Summer and fall have been a nonstop whirlwind. A few weeks after graduation (I work as a college counselor at a private high school), the owner of the farm where I live had major knee surgery. That put me on farm duty for several months. My brother got married. And then the new school year started.
August through mid-November are my busiest months of the year at work, so I’ve gone from one type of crazy to another. I’m tired.
Don’t get me wrong, it’s been a fabulous six months. It’s always awesome to see where “my kids” decide to go to college and how excited they are about the next phase of their education. My brother’s wedding was wonderful.

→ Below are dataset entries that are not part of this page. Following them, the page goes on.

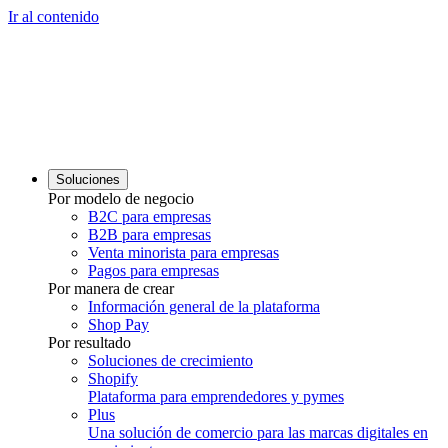
Ir al contenido
Soluciones
Por modelo de negocio
B2C para empresas
B2B para empresas
Venta minorista para empresas
Pagos para empresas
Por manera de crear
Información general de la plataforma
Shop Pay
Por resultado
Soluciones de crecimiento
Shopify
Plataforma para emprendedores y pymes
Plus
Una solución de comercio para las marcas digitales en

We brought together family and friends from around the world, melding multiple languages and cultures into one beautiful celebration.
In October, I sneaked away for a long weekend to go to a show with my new horse Cherry. We had a fantastic time. She and I are learning so much together, and I’m always entertained by her personality. She has a lot of opinions, and she doesn’t hesitate to express them! And there’s Spotty, my mostly retired horse. He spends most of his days getting muddy and gross, and giving me fake grumpy faces as I groom him — before he turns around and gives me snuggles.
Oops, I almost forgot about Marley. In September, I learned of a hospice dog at one of the local animal shelters. He had a large tumor on his side, and he needed a soft landing. The farm where I live often rescues older dogs, and one had recently passed away. There was room for one more.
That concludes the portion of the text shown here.